Empty offices hit property firms
Property developers were among the biggest FTSE fallers this morning amid renewed signs that workers will not be rushing back the the office.
Fund manager Schroders yesterday became the first major City firm to tell staff they will not be required to return to the office five days a week even after the pandemic.
The announcement will reignite fears that changes to working habits due to Covid-19 will become permanent.
Property giants British Land and Land Securities Group were both hit by the move, falling 1.80 per cent and 1.68 per cent respectively.
British office workers have been much slower to return to offices than counterparts in France, Germany and Italy according to analysis from Morgan Stanley’s research unit Alphawise.
Just over one-third of UK white-collar employees have returned to work since the lockdown, compared to almost three-quarters of staff in Europe.
Trade talks shelved
The US and China had been due to meet on Saturday for a review of their phase one trade deal.
But the meeting was scrapped due to conflicting schedules and the need to allow China more time to buy US exports, Reuters reported.

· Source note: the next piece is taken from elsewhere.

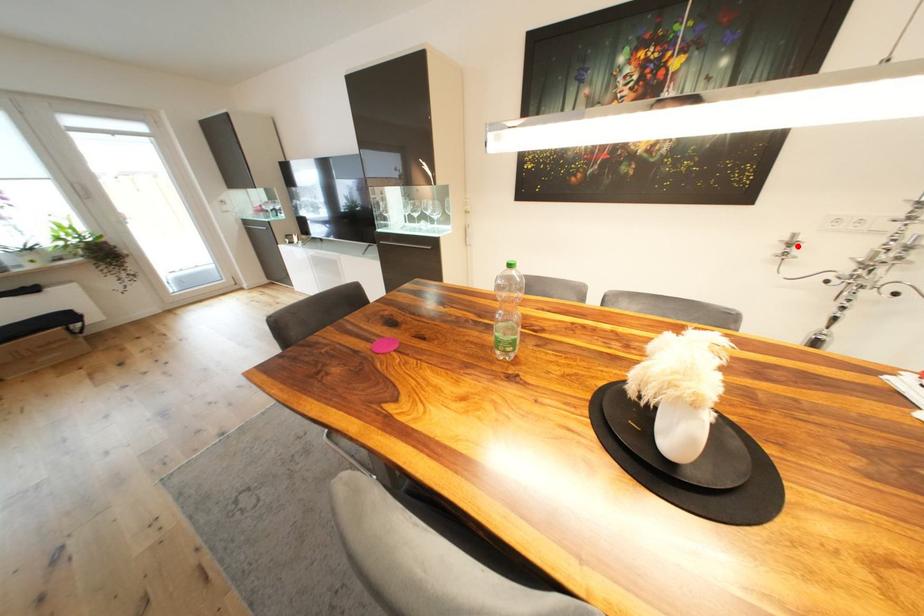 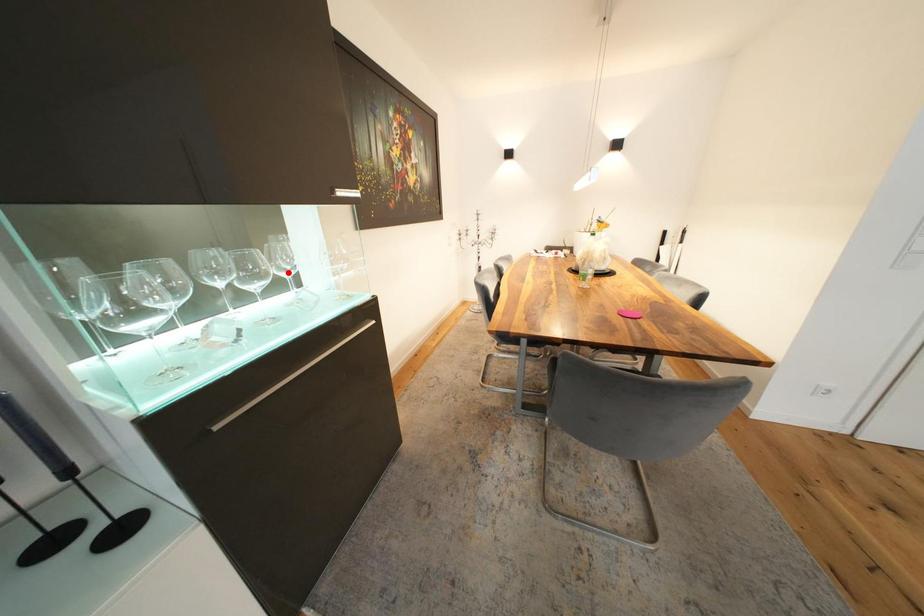 I am providing you with two images of the same scene from different viewpoints. A red point is marked on the first image and another point is marked on the second image. Do the highlighted points in image1 and image2 indicate the same real-world spot?

No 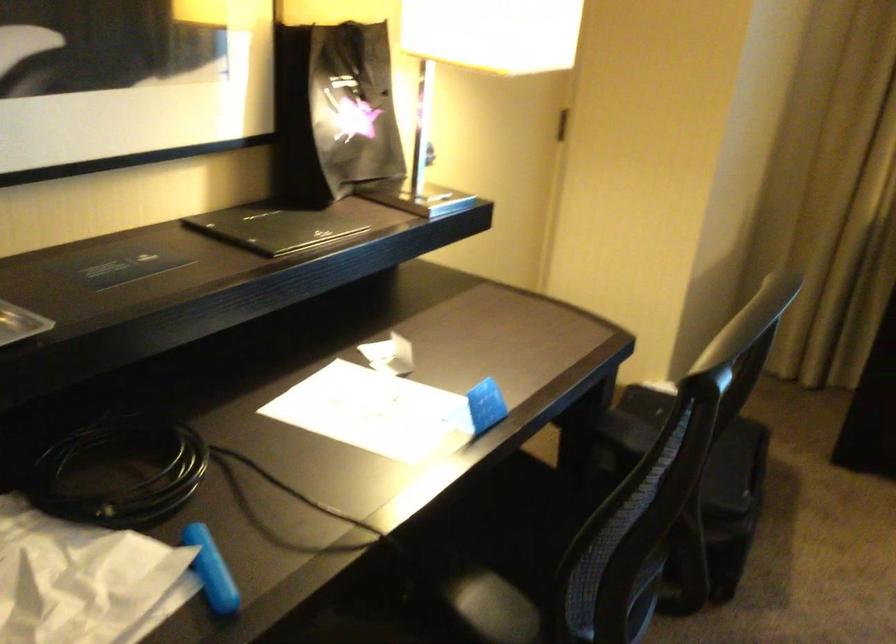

Meanwhile, focus is beginning to shift to the US presidential election in November, with controversy heating up over Donald Trump’s attack on the postal service.
Bullish sentiment was also stunted last week as optimism over a potential US stimulus package began to fade and disappointing retail sales took their toll.
“US politics is also presenting a problem for investors, with little in the way of evidence that the delay to a new stimulus plan is causing damage to the US economy,” said Michael Hewson, chief market analyst at CMC Markets.
Brexit and economic data
The FTSE’s progress was hindered this morning by an empty economic calendar.
Connor Campbell, financial analyst at Spreadex, said it was “difficult for the European markets to get a feel for what direction they should be heading in”.
Instead, traders will be turning their attention to a string of data releases this week — including inflation and retail sales — that will provide further insight into the UK’s recovery from coronavirus.
“There appears to be an increasing nervousness, despite the gains of the last 100 days, that for all of the optimism over recent economic re-openings, that economies are reaching the limits of what they can do, without increasing the risk of a surging second wave of cases, as we head towards the autumn months,” said Hewson.
Brexit will also be back in the limelight this week as trade talks with the European Commission resume tomorrow.
Chief negotiator David Frost last week said an agreement could be reached in September.